■ **Exercise instructions**:
Please return every line below that contains the string "used".

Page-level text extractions
+ + + + +

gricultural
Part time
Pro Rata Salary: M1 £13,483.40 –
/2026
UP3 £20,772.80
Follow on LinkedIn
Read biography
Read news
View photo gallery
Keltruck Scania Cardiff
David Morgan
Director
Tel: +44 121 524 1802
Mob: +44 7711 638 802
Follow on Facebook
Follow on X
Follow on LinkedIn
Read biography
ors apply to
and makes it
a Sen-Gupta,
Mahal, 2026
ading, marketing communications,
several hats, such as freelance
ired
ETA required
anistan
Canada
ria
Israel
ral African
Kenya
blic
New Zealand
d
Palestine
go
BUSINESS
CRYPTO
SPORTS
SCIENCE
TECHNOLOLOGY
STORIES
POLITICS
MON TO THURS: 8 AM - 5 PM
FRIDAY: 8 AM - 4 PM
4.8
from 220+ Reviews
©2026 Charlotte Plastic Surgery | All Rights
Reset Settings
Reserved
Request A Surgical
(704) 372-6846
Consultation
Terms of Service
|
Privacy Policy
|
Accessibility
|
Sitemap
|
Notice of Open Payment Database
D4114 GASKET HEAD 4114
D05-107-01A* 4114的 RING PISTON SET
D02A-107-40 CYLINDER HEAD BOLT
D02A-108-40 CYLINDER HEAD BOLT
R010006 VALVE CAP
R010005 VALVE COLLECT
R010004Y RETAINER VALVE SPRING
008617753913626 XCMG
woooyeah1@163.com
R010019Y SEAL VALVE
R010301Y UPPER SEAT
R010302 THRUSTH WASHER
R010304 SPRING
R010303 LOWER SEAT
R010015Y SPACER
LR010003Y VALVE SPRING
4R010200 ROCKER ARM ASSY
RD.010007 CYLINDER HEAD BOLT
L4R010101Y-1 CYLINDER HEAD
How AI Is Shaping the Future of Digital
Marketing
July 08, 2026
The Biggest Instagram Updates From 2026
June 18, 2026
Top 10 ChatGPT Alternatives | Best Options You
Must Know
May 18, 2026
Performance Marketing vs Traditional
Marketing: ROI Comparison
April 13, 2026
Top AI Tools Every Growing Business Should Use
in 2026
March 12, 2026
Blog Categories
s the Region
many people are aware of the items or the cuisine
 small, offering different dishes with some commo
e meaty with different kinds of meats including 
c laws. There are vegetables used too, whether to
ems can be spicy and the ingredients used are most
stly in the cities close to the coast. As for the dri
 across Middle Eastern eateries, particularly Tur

+ + + + +

■ **Solution below**:
c laws. There are vegetables used too, whether to
ems can be spicy and the ingredients used are most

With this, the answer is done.